De retour aux Etats-Unis, elle a racheté une ferme dans les Adirondacks, où elle pratique l’élevage biologique. Voici un an qu’elle a soudainement ressenti le besoin de repartir en Afrique afin de tenter de découvrir ce qu’il est advenu de ses garçons.
Revenue de cette quête, Hannah nous raconte ce qu’elle a découvert, et en remontant encore beaucoup plus loin dans ses souvenirs, elle évoque les événements et les raisons qui l’ont menée en Afrique, puis ceux qui l’ont poussée à la fuir.

Ce roman m’a passionné ! En suivant le parcours hors du commun d’Hannah, des Etats-Unis à l’Afrique, des années 60 à l’aube du XXIème siècle, le lecteur découvre une page de l’histoire américaine vue sous l’éclairage des aspirations et de l’état d’esprit d’une jeunesse issue d’un milieu intellectuellement et matériellement favorisé. En période de guerre froide, ces jeunes ont puisé dans des événements tels que la guerre du Viet-Nam ou la crise de Cuba, les motivations de leur engagement politique et philosophique, qui les mène parfois jusqu’à un activisme terroriste. C’est notamment le cas d’Hannah, qui considère que seul le radicalisme et le refus de toute concession peuvent servir son idéalisme, et qui devient dans son pays une criminelle recherchée.
Paradoxalement, elle porte sur son engagement et celui des autres un regard assez critique, s’interrogeant sur ses motivations profondes : est-ce par sentiment de culpabilité, parce qu’elle se sent injustement privilégiée ? Ou éprouve-t-elle le besoin d’être reconnue pour ce qu’elle est capable d’accomplir, seule, et loin d’un cercle familial où elle n’a jamais véritablement trouvé sa place ? D’autres s’accommodent avec moins de scrupule de leur opportunisme, tel son camarade Zack, qui passe de l’humanitaire au trafic d’œuvres d’art africaines, dès lors que les facilités financières accordées par papa et maman prennent fin.
Toujours est-il que c’est par l’entremise de ce même Zack qu’Hannah échoue en Afrique, où elle se dissimule sous une fausse identité, et qui est de plus le lieu rêvé pour vivre en adéquation avec ses théories sur l’égalité raciale. Là aussi, l’ironie de la situation finit par la rattraper : c’est elle qui finit par souffrir de ségrégation. Entre l’Afrique et les Etats-unis, les différences sont trop grandes, le fossé entre les deux cultures immense, et épouser un libérien n’y change rien… elle est toujours d’abord considérée en tant que blanche américaine.
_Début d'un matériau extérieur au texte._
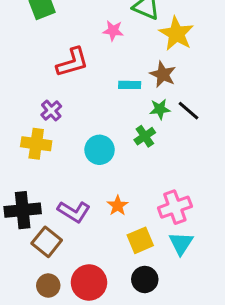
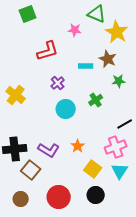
green star: (160, 109) -> (119, 81), moved
purple cross: (51, 111) -> (58, 83), moved
black line: (189, 111) -> (125, 124), moved, turned -70
yellow cross: (36, 144) -> (16, 95), moved, turned 30
yellow square: (140, 240) -> (93, 169), turned -30
brown circle: (48, 286) -> (21, 199), moved

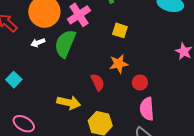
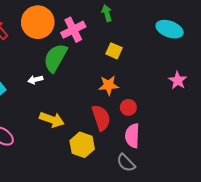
white arrow: (38, 43) -> (35, 80), moved
red semicircle: (98, 82) -> (101, 118), moved, size x1.4

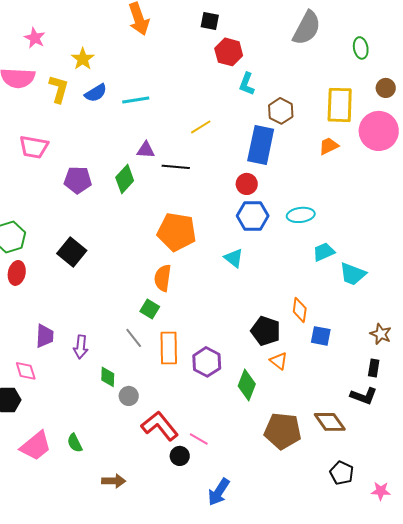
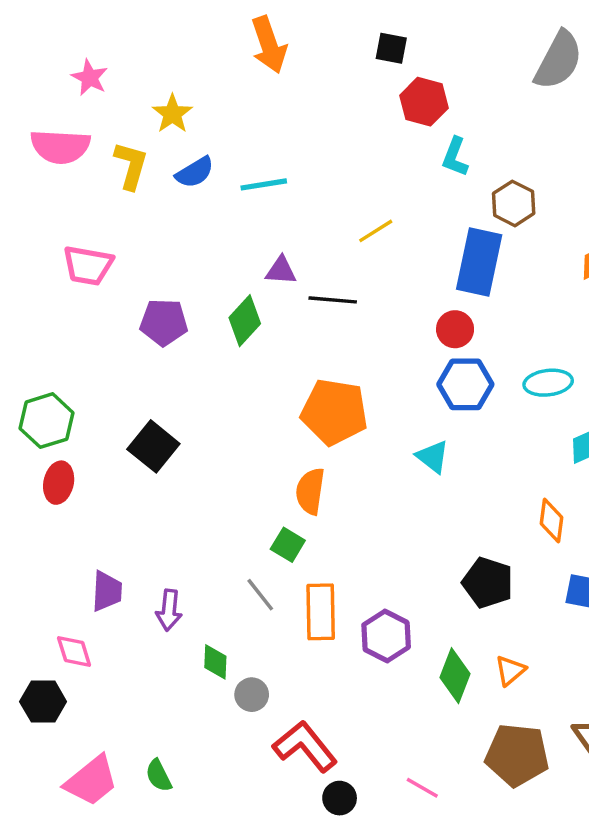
orange diamond: (300, 310) -> (552, 521), moved
orange triangle: (279, 361) -> (510, 670), moved, turned 42
pink line: (199, 439) -> (422, 788), moved

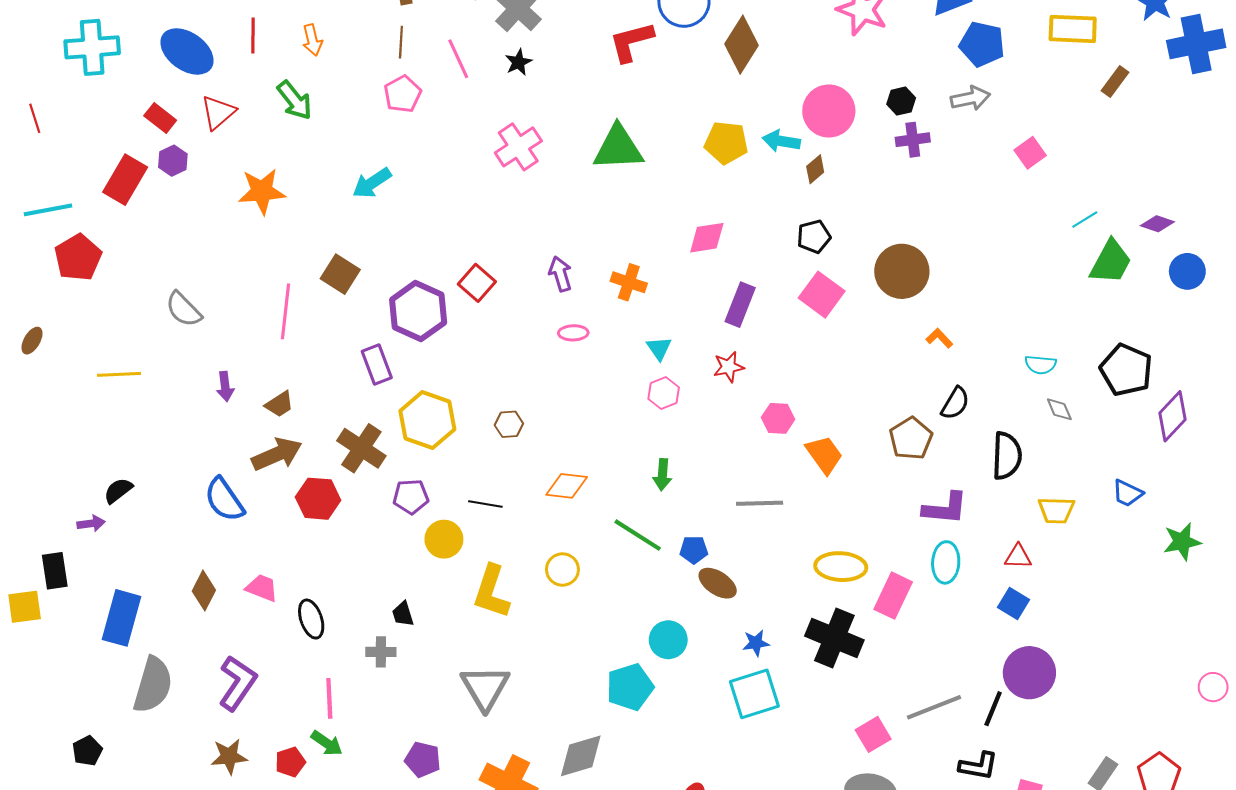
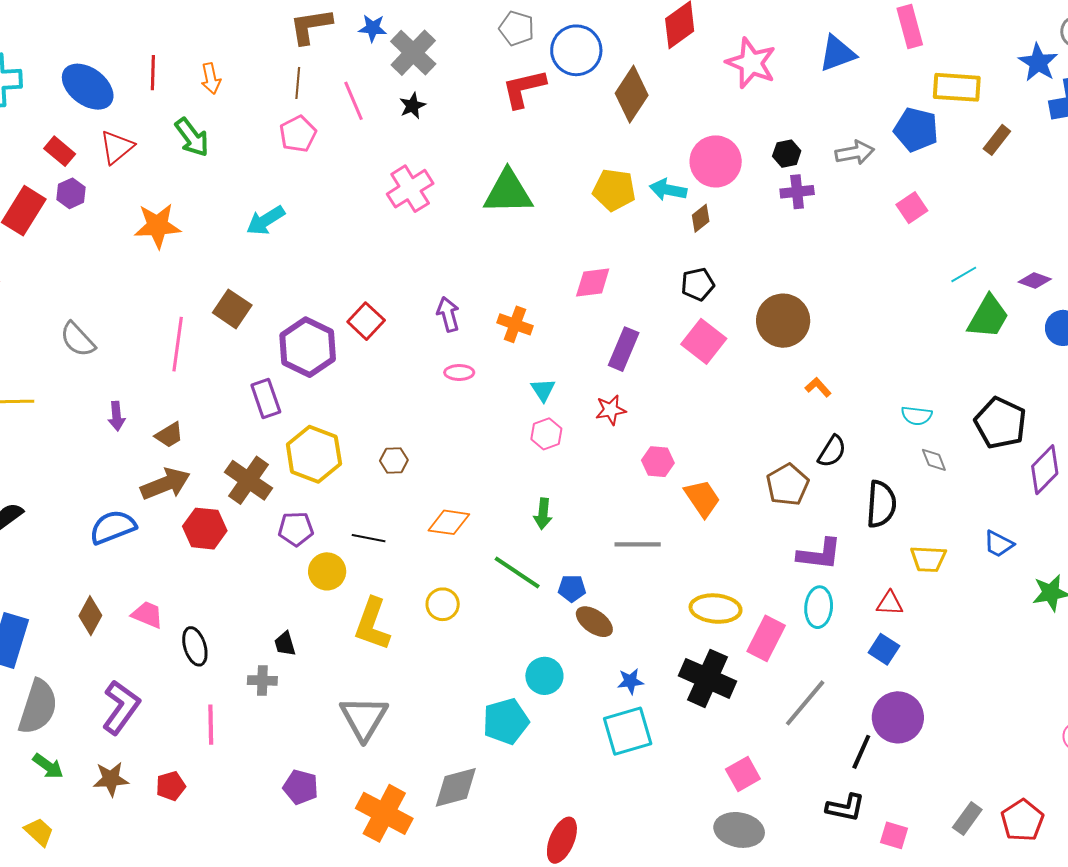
blue pentagon: (982, 44) -> (916, 130), moved
blue semicircle: (224, 500) -> (113, 527), turned 102
gray line: (934, 707) -> (805, 703), moved, turned -30
green arrow: (327, 743) -> (48, 766), moved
Russell Banks entremêle Histoire et fiction de façon complètement crédible, et fait d’Hannah un personnage très marquant. Curieusement, je l’ai trouvée attachante : c’est vrai qu’elle fait preuve d’un détachement et d’un froid pragmatisme qui confinent à l’insensibilité, et d’ailleurs elle le reconnaît elle-même, car à aucun moment en revanche on ne peut l’accuser d’être auto-complaisante. Elle avoue ne se sentir aucun instinct maternel, avoir l’impression d’éprouver davantage d’affection pour les chimpanzés dont elle s’occupe que pour ses propres enfants… Et pourtant, le fait qu’elle se pose souvent des questions sur son absence d’émotions, comme si elle tentait de découvrir celle qu’elle est vraiment, derrière cette femme forte et entière, la rend touchante, je trouve.

Tout m’a plu dans « American Darling » : l’histoire (l’Histoire, aussi !), les personnages, l’écriture. Un roman très riche et très enrichissant…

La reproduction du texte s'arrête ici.